The three-dimensional space-time local features refer to features extracted from partial time sequence segments and local space regions of a video, for example, in the walking process of a person, the head shakes in certain time periods, and the partial local motion features are extracted in a targeted manner, so that the expression capacity of the features can be improved, and the model can be helped to identify the identities of different persons.

In the embodiment of the invention, the local characteristic region of the object is positioned by analyzing the gait video frame sequence; sampling the local characteristic region to obtain sampling information; respectively extracting characteristics of the sampling information to obtain space-time characteristic information of a local characteristic region; and identifying the three-dimensional space-time object based on the fusion of the extracted space-time local information and the global information.

In one exemplary configuration of the invention, the computing device includes one or more processors (CPUs), input/output interfaces, network interfaces, and memory.

The memory may include forms of volatile memory in a computer readable medium, Random Access Memory (RAM) and/or non-volatile memory, such as Read Only Memory (ROM) or flash memory (flash RAM). Memory is an example of a computer-readable medium.

Computer-readable media, including both non-transitory and non-transitory, removable and non-removable media, may implement information storage by any method or technology. The information may be computer readable instructions, data structures, modules of a program, or other data. Examples of computer storage media include, but are not limited to, phase change memory (PRAM), Static Random Access Memory (SRAM), Dynamic Random Access Memory (DRAM), other types of Random Access Memory (RAM), Read Only Memory (ROM), Electrically Erasable Programmable Read Only Memory (EEPROM), flash memory or other memory technology, compact disc read only memory (CD-ROM), Digital Versatile Discs (DVD) or other optical storage, magnetic cassettes, magnetic tape, magnetic disk storage or other magnetic storage devices, or any other non-transmission medium that can be used to store information that can be accessed by a computing device. As defined herein, computer readable media does not include non-transitory computer readable media (transient media), such as modulated data signals and carrier waves.

The steps illustrated in the flow charts of the figures may be performed in a computer system such as a set of computer-executable instructions. Also, while a logical order is shown in the flow diagrams, in some cases, the steps shown or described may be performed in an order different than here.

Example one

As shown in fig. 1, the method for extracting local features of a three-dimensional space-time object of the present invention includes:

step 100: and positioning the local characteristic region of the three-dimensional space-time object according to the high-level characteristic information and the prior knowledge of the three-dimensional space-time object.

In one illustrative example, the high-level feature information is: and obtaining characteristic information after extracting the characteristics of the object by using the neural network model. The high-level feature information describes global features of the object. The high-layer feature information has a greater discriminative power than the low-layer feature information and the medium-layer feature information.

The high-level attribute features contain richer semantic information and have stronger robustness to illumination and view angle changes.

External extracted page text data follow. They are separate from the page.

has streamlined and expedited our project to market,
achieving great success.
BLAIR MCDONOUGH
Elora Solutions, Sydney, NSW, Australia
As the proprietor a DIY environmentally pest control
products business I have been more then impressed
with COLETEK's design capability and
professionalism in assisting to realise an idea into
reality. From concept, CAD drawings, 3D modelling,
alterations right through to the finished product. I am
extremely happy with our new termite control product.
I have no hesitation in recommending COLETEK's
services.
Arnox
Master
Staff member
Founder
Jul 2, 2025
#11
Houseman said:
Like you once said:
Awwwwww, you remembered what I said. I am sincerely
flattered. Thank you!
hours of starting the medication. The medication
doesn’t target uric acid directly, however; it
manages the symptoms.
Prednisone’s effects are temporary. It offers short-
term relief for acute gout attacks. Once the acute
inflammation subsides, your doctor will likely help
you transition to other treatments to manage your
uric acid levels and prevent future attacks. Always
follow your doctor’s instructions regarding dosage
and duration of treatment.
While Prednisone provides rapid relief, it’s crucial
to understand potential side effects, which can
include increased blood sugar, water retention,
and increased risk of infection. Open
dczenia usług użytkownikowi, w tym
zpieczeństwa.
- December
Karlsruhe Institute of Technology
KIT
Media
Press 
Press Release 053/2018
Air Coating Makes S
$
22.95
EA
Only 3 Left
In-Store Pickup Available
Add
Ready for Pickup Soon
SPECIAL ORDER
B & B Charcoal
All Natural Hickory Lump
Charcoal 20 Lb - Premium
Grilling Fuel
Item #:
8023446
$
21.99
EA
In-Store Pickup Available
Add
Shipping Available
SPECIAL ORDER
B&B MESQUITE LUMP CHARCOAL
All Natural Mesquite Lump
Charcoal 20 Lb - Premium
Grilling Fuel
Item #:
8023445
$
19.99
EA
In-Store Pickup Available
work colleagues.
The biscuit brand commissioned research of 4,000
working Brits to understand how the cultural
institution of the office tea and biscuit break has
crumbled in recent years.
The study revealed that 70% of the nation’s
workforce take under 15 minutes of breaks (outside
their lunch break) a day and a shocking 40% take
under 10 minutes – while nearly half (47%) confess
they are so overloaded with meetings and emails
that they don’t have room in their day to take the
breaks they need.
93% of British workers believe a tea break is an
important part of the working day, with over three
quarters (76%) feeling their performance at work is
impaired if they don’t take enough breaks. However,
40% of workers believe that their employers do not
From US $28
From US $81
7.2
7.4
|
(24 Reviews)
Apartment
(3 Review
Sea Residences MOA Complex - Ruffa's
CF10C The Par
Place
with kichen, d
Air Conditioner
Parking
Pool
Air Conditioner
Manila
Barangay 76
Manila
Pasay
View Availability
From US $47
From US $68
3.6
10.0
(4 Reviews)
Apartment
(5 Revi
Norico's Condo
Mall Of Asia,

Therefore, the invention utilizes the high-level attribute characteristics to guide the low-level characteristics to realize the positioning of the local characteristic region, and ensures that the reasonable local characteristic region is positioned, thereby providing guarantee for effectively improving the identification performance.

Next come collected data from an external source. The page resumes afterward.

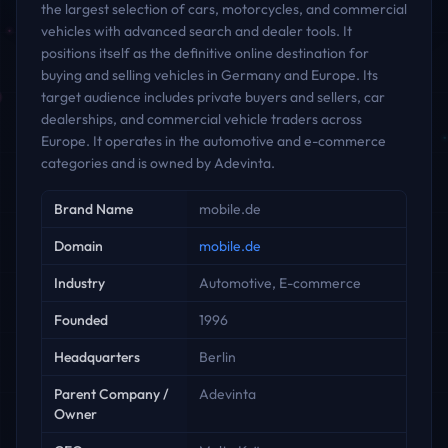
the largest selection of cars, motorcycles, and commercial
vehicles with advanced search and dealer tools. It
positions itself as the definitive online destination for
buying and selling vehicles in Germany and Europe. Its
target audience includes private buyers and sellers, car
dealerships, and commercial vehicle traders across
Europe. It operates in the automotive and e-commerce
categories and is owned by Adevinta.
Key facts
Brand Name
mobile.de
Domain
mobile.de
Industry
Automotive, E-commerce
Founded
1996
Headquarters
Berlin
Parent Company /
Adevinta
Owner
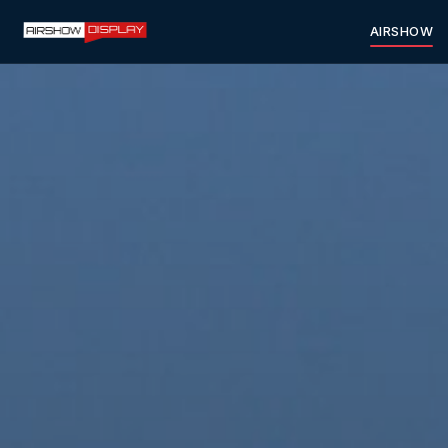
AIRSHOW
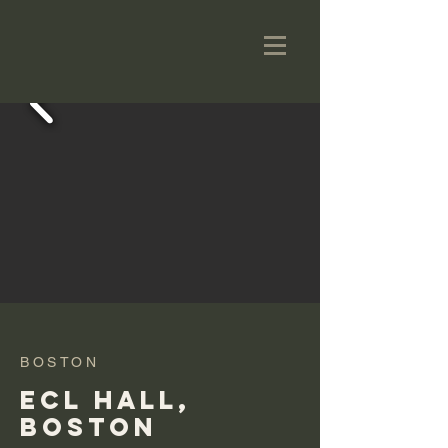
BOSTON
ECL HALL,
BOSTON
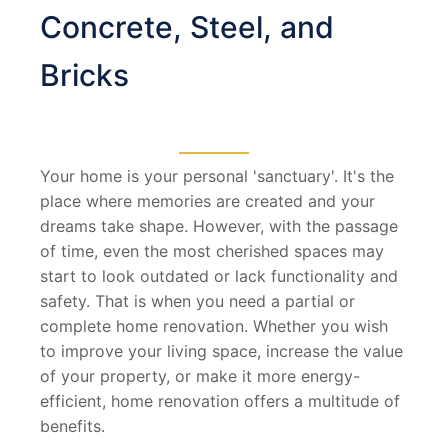
Concrete, Steel, and
Bricks
Your home is your personal 'sanctuary'. It's the
place where memories are created and your
dreams take shape. However, with the passage
of time, even the most cherished spaces may
start to look outdated or lack functionality and
safety. That is when you need a partial or
complete home renovation. Whether you wish
to improve your living space, increase the value
of your property, or make it more energy-
efficient, home renovation offers a multitude of
benefits.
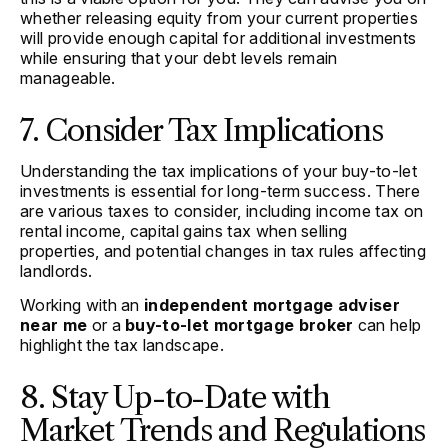
whether releasing equity from your current properties
will provide enough capital for additional investments
while ensuring that your debt levels remain
manageable.
7. Consider Tax Implications
Understanding the tax implications of your buy-to-let
investments is essential for long-term success. There
are various taxes to consider, including income tax on
rental income, capital gains tax when selling
properties, and potential changes in tax rules affecting
landlords.
Working with an
independent mortgage adviser
near me
or a
buy-to-let mortgage broker
can help
highlight the tax landscape.
8. Stay Up-to-Date with
Market Trends and Regulations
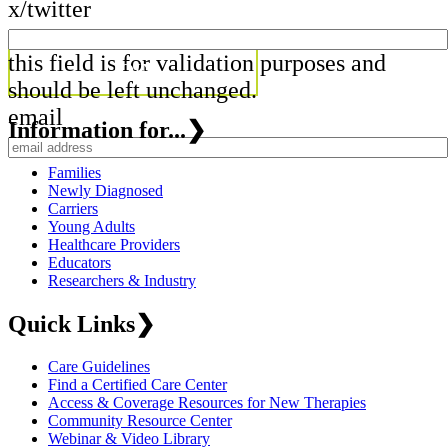
x/twitter
this field is for validation purposes and
should be left unchanged.
email
Information for...
❯
Families
Newly Diagnosed
Carriers
Young Adults
Healthcare Providers
Educators
Researchers & Industry
Quick Links
❯
Care Guidelines
Find a Certified Care Center
Access & Coverage Resources for New Therapies
Community Resource Center
Webinar & Video Library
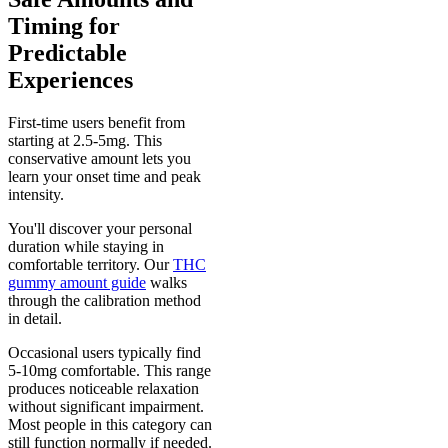
Timing for
Predictable
Experiences
First-time users benefit from
starting at 2.5-5mg. This
conservative amount lets you
learn your onset time and peak
intensity.
You'll discover your personal
duration while staying in
comfortable territory. Our
THC
gummy amount guide
walks
through the calibration method
in detail.
Occasional users typically find
5-10mg comfortable. This range
produces noticeable relaxation
without significant impairment.
Most people in this category can
still function normally if needed.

Taking a gait recognition scene as an example, the adopted characteristic information can include: low-level visual features, middle-level filter features, and high-level attribute features. Wherein, the low-level visual features and the combination thereof are feature information commonly used in gait recognition. The combination of multiple low-level visual features has more information and better distinguishing capability than the single feature, so the low-level visual features are often combined for gait recognition. The middle layer filter features refer to feature information extracted from image block combinations with strong distinguishing capability in pedestrian images. The filter reflects special visual patterns of the pedestrian, the visual patterns correspond to different body parts, and the special body structure information of the pedestrian can be effectively expressed. The high-level attribute features refer to positions, sizes, starting time, ending time, duration and the like of human body parts, and have stronger distinguishing capability than low-level visual features and middle-level filter features.

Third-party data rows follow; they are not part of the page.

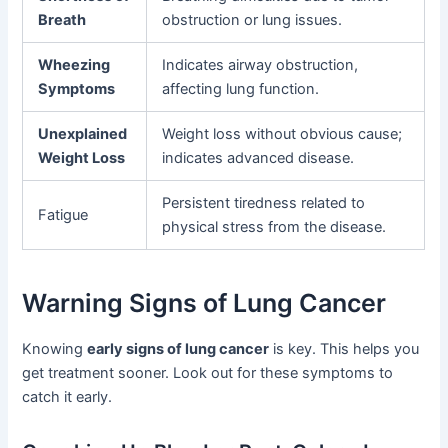
Breath
obstruction or lung issues.
Wheezing
Indicates airway obstruction,
Symptoms
affecting lung function.
Unexplained
Weight loss without obvious cause;
Weight Loss
indicates advanced disease.
Persistent tiredness related to
Fatigue
physical stress from the disease.
Warning Signs of Lung Cancer
Knowing
early signs of lung cancer
is key. This helps you
get treatment sooner. Look out for these symptoms to
catch it early.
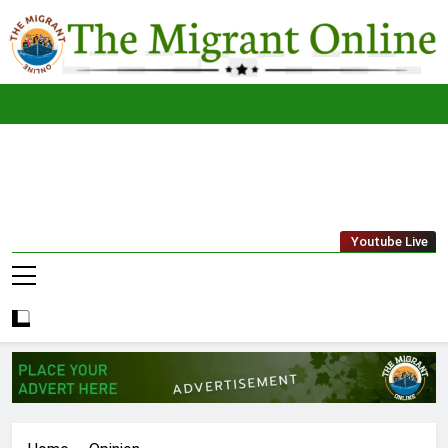
Skip
to
content
The
THE MIGRANT ONLINE
Youtube Live
Migrant
Online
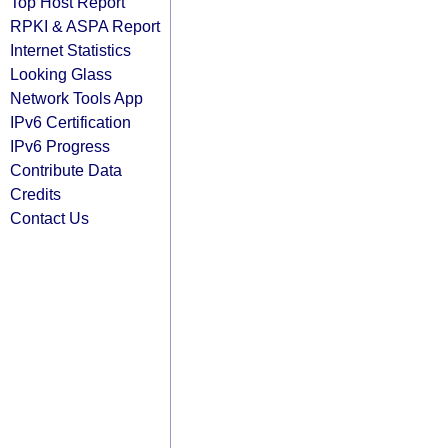
Top Host Report
RPKI & ASPA Report
Internet Statistics
Looking Glass
Network Tools App
IPv6 Certification
IPv6 Progress
Contribute Data
Credits
Contact Us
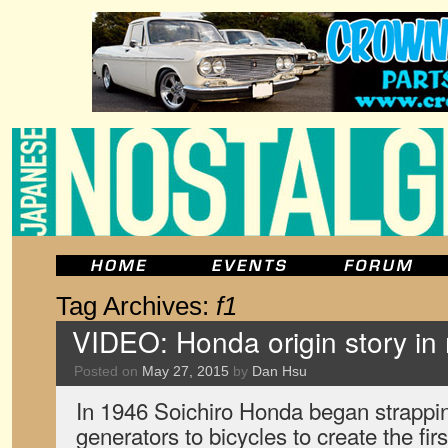
Tag Archives:
f1
VIDEO: Honda origin story i
Posted on
May 27, 2015
by
Dan Hsu
In 1946 Soichiro Honda began strapp
generators to bicycles to create the fi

In one exemplary embodiment, a priori knowledge is used to characterize different parts of the subject, including one or more pre-learned sub-block information for regionalizing the subject. Such as: taking an image in which the object is a person as an example, the prior knowledge may include: head position information, upper body position information, lower body position information, and the like. The following steps are repeated: taking the image of the bird as the object as an example, the prior knowledge may include: beak, head, wings, tail, claws, etc.

In an exemplary instance, locating the local feature region of the object in this step may include: and according to different parts of the object represented by the prior knowledge, positioning one or more local characteristic regions from the high-level characteristic information of the object. Taking a gait recognition scene as an example, assuming that the priori knowledge includes information of three regions, namely a head region, an upper body and a lower body, after the processing of the step, a head feature region, an upper body feature region and a lower body feature region of the object are located, and the three regions are cut out to obtain three local region feature maps, namely a head region feature map, an upper body region feature map and a lower body region feature map.

In an exemplary embodiment, a method such as directly defining a local feature region using human information may also be used.

In the invention, an additional training data set is not needed for auxiliary training, an additional model is not needed for assisting learning or positioning, and a local characteristic region capable of expressing object characteristics can be positioned only by utilizing simple prior knowledge related to tasks.

Step 101: and respectively sampling the local characteristic regions of the positioned three-dimensional space-time object to acquire sampling information.

In an exemplary embodiment, the located local feature areas are up-sampled respectively, so as to achieve the effect of enlarging the local feature map. Through the processing of the step, rational guarantee is provided for obtaining more detailed local characteristic information subsequently.

It should be noted that, according to actual requirements, the sampling in this step may also be downsampling, and what sampling manner is specifically adopted may be determined according to actual situations, and is not used to limit the protection scope of the present invention.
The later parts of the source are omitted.